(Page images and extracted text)
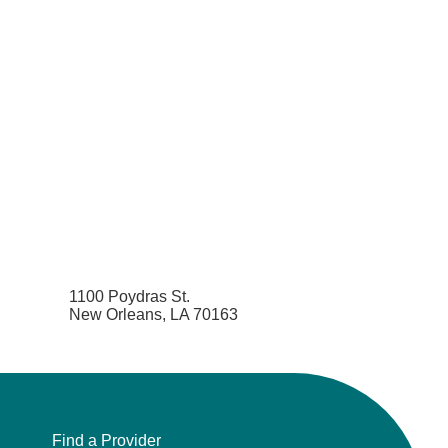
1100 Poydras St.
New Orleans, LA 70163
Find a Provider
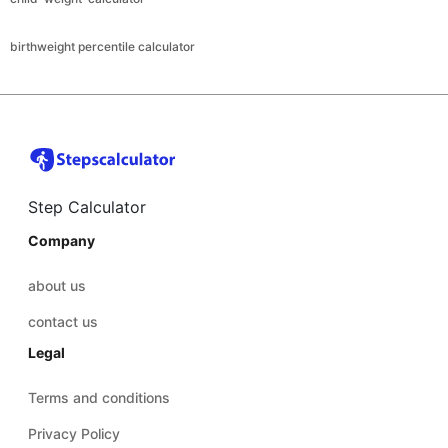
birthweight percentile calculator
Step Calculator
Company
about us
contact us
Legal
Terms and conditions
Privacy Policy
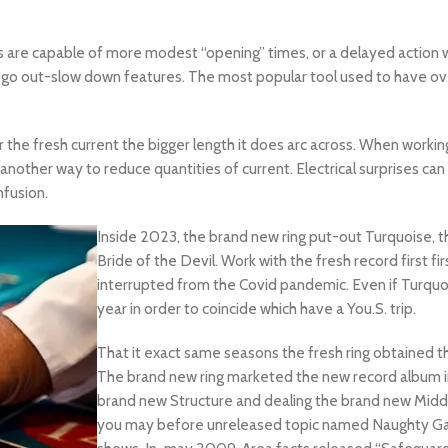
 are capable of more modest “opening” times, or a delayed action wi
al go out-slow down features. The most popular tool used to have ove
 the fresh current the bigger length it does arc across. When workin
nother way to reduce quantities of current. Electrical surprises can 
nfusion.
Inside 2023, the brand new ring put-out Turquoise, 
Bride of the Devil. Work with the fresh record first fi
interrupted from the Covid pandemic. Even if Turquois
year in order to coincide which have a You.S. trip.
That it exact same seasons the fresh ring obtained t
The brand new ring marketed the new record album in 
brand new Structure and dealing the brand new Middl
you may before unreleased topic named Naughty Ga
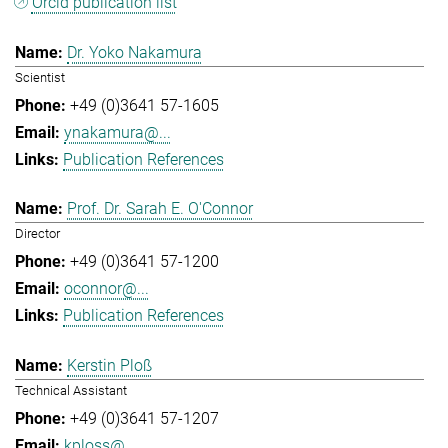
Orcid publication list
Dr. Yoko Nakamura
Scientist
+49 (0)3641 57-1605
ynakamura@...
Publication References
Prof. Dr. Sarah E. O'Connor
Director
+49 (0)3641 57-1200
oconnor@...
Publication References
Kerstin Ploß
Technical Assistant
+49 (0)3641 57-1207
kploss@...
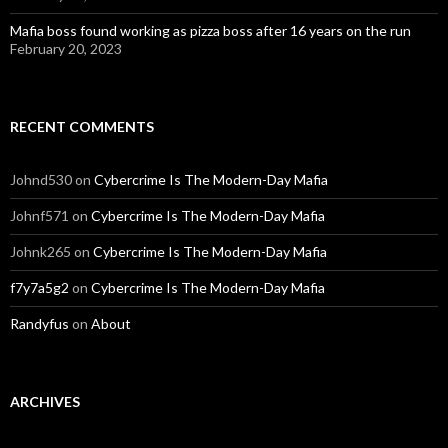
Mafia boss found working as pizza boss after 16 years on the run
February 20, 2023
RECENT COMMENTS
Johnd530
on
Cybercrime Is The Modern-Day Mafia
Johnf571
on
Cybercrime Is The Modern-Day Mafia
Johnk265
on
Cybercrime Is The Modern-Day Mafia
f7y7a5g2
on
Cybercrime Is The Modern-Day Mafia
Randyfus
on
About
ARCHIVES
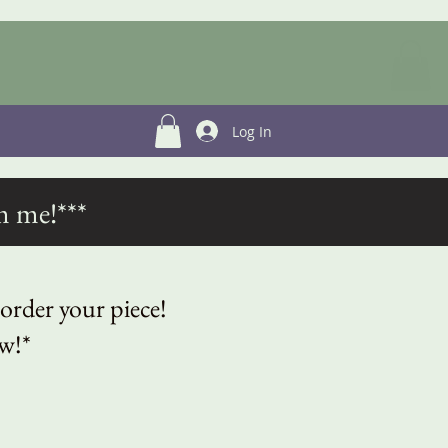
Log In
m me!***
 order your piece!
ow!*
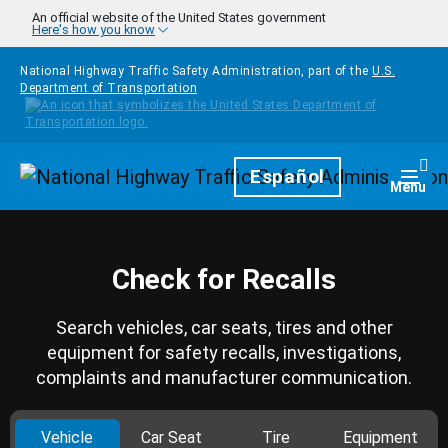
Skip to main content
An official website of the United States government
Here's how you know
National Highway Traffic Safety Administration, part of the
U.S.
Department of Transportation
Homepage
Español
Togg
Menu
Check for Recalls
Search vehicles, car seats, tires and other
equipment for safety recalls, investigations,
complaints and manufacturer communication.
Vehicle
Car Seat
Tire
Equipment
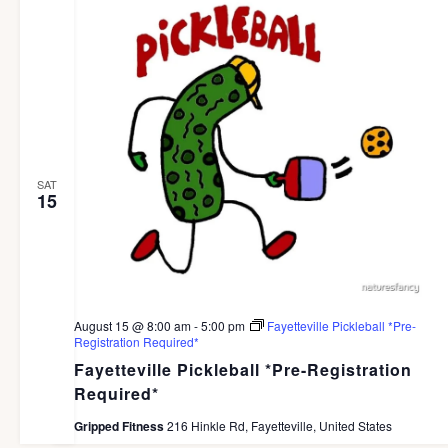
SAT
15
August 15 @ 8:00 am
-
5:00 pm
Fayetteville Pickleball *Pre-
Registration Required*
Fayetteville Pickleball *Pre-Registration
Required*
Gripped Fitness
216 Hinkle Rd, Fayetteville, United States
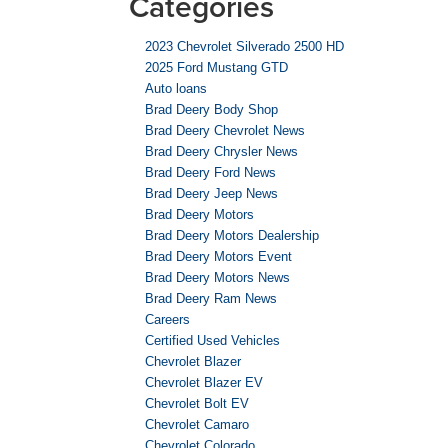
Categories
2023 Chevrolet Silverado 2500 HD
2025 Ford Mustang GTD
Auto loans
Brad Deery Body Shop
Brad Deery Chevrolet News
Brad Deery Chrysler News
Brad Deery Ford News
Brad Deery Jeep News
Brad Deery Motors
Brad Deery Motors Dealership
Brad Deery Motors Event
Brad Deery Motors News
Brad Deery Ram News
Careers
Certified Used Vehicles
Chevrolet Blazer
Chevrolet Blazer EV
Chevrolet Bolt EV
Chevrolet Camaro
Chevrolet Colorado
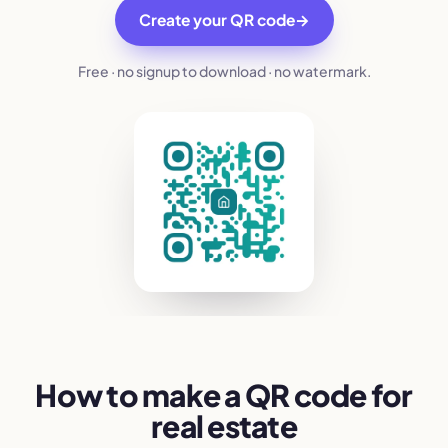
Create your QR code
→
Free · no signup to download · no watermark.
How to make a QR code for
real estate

■ TASK BRIEF
Report, from the entries above, each line where "code" is found.

■ RESULT OF THIS TASK
Create your QR code
How to make a QR code for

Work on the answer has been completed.